Leaving out all pictures, transcribe exactly the lines between the line with "Unidades en la" and the last line of the records below, both included.
▬▬▬▬▬▬
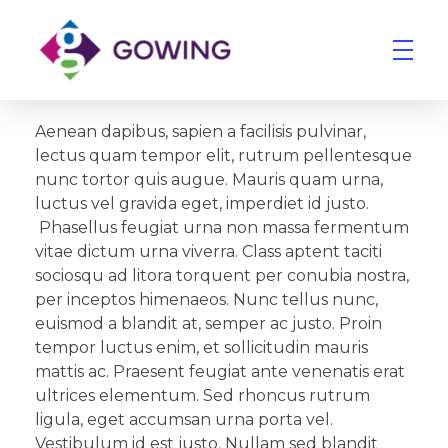
Gowing Group
Building Services and Ventilation Company in East Anglia
Aenean dapibus, sapien a facilisis pulvinar,
lectus quam tempor elit, rutrum pellentesque
nunc tortor quis augue. Mauris quam urna,
luctus vel gravida eget, imperdiet id justo.
Phasellus feugiat urna non massa fermentum
vitae dictum urna viverra. Class aptent taciti
sociosqu ad litora torquent per conubia nostra,
per inceptos himenaeos. Nunc tellus nunc,
euismod a blandit at, semper ac justo. Proin
tempor luctus enim, et sollicitudin mauris
mattis ac. Praesent feugiat ante venenatis erat
ultrices elementum. Sed rhoncus rutrum
ligula, eget accumsan urna porta vel.
Vestibulum id est justo. Nullam sed blandit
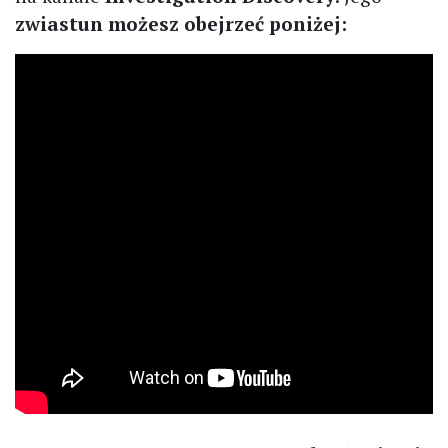
zwiastun możesz obejrzeć poniżej:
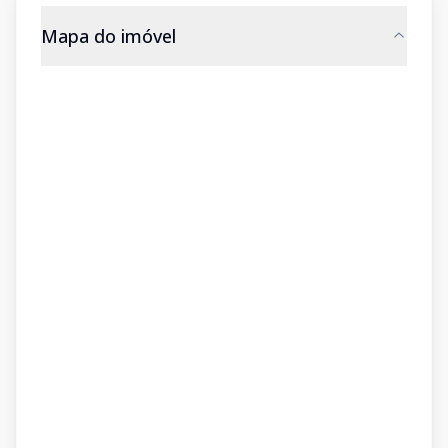
Mapa do imóvel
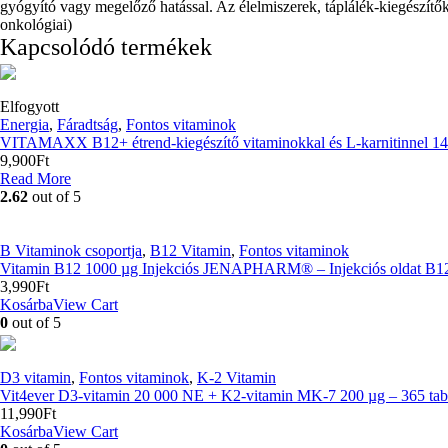
gyógyító vagy megelőző hatással. Az élelmiszerek, táplálék-kiegészítők
onkológiai)
Kapcsolódó termékek
Elfogyott
Energia
,
Fáradtság
,
Fontos vitaminok
VITAMAXX B12+ étrend-kiegészítő vitaminokkal és L-karnitinnel 14
9,900
Ft
Read More
2.62
out of 5
B Vitaminok csoportja
,
B12 Vitamin
,
Fontos vitaminok
Vitamin B12 1000 µg Injekciós JENAPHARM® – Injekciós oldat B12-
3,990
Ft
Kosárba
View Cart
0
out of 5
D3 vitamin
,
Fontos vitaminok
,
K-2 Vitamin
Vit4ever D3-vitamin 20 000 NE + K2-vitamin MK-7 200 µg – 365 tabl
11,990
Ft
Kosárba
View Cart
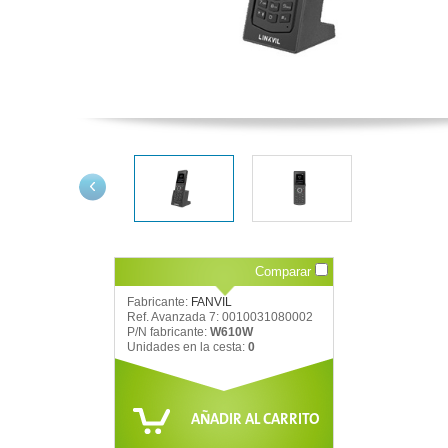
Comparar
Fabricante:
FANVIL
Ref. Avanzada 7: 0010031080002
P/N fabricante:
W610W
Unidades en la cesta:
0
AÑADIR AL CARRITO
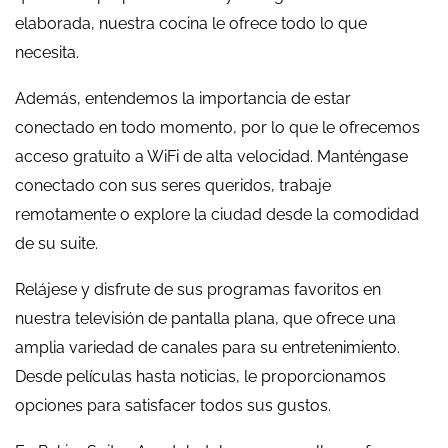
elaborada, nuestra cocina le ofrece todo lo que
necesita.
Además, entendemos la importancia de estar
conectado en todo momento, por lo que le ofrecemos
acceso gratuito a WiFi de alta velocidad. Manténgase
conectado con sus seres queridos, trabaje
remotamente o explore la ciudad desde la comodidad
de su suite.
Relájese y disfrute de sus programas favoritos en
nuestra televisión de pantalla plana, que ofrece una
amplia variedad de canales para su entretenimiento.
Desde películas hasta noticias, le proporcionamos
opciones para satisfacer todos sus gustos.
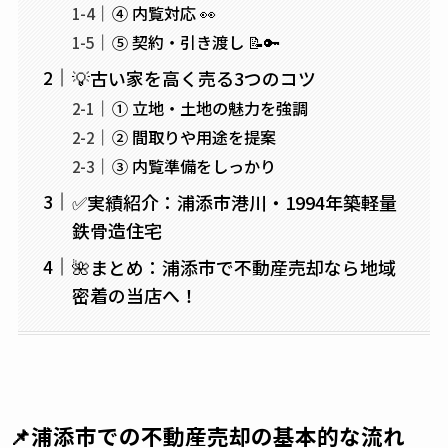
④ 内覧対応 👀
⑤ 契約・引き渡し 📝🔑
💡古い家を高く売る3つのコツ
① 立地・土地の魅力を強調
② 間取りや用途を提案
③ 内覧準備をしっかり
✅実績紹介：浦添市港川・1994年築軽量
鉄骨造住宅
🌺まとめ：浦添市で不動産売却なら地域
密着の当店へ！
📌浦添市での不動産売却の基本的な流れ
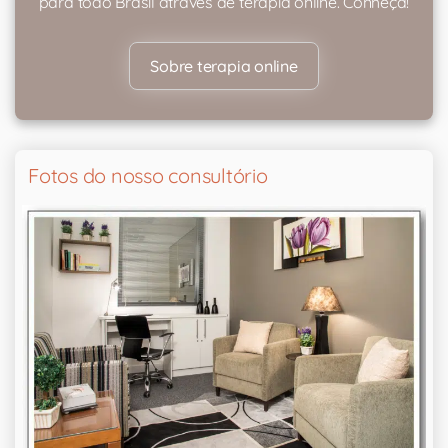
para todo Brasil através de terapia online. Conheça!
Sobre terapia online
Fotos do nosso consultório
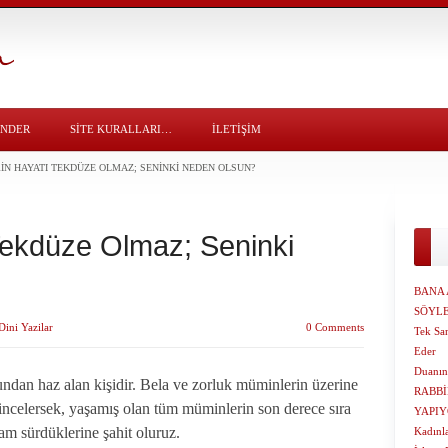
ÖNDER
SITE KURALLARI…
İLETİŞİM
N HAYATI TEKDÜZE OLMAZ; SENINKI NEDEN OLSUN?
Tekdüze Olmaz; Seninki
BANA 
SÖYL
Dini Yazilar
0 Comments
Tek San
Eder
Duanın
ndan haz alan kişidir. Bela ve zorluk müminlerin üzerine
RABBİ
 incelersek, yaşamış olan tüm müminlerin son derece sıra
YAPIY
şam sürdüklerine şahit oluruz.
Kadınla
▬▬▬▬▬▬
Problem solution ->
Unidades en la cesta:
0
AÑADIR AL CARRITO
elaborada, nuestra cocina le ofrece todo lo que
necesita.
Además, entendemos la importancia de estar
conectado en todo momento, por lo que le ofrecemos
acceso gratuito a WiFi de alta velocidad. Manténgase
conectado con sus seres queridos, trabaje
remotamente o explore la ciudad desde la comodidad
de su suite.
Relájese y disfrute de sus programas favoritos en
nuestra televisión de pantalla plana, que ofrece una
amplia variedad de canales para su entretenimiento.
Desde películas hasta noticias, le proporcionamos
opciones para satisfacer todos sus gustos.
④ 内覧対応 👀
⑤ 契約・引き渡し 📝🔑
💡古い家を高く売る3つのコツ
① 立地・土地の魅力を強調
② 間取りや用途を提案
③ 内覧準備をしっかり
✅実績紹介：浦添市港川・1994年築軽量
鉄骨造住宅
🌺まとめ：浦添市で不動産売却なら地域
密着の当店へ！
📌浦添市での不動産売却の基本的な流れ
para todo Brasil através de terapia online. Conheça!
Sobre terapia online
Fotos do nosso consultório
ÖNDER
SITE KURALLARI…
İLETİŞİM
N HAYATI TEKDÜZE OLMAZ; SENINKI NEDEN OLSUN?
Tekdüze Olmaz; Seninki
BANA 
SÖYL
Dini Yazilar
0 Comments
Tek San
Eder
Duanın
ndan haz alan kişidir. Bela ve zorluk müminlerin üzerine
RABBİ
 incelersek, yaşamış olan tüm müminlerin son derece sıra
YAPIY
şam sürdüklerine şahit oluruz.
Kadınla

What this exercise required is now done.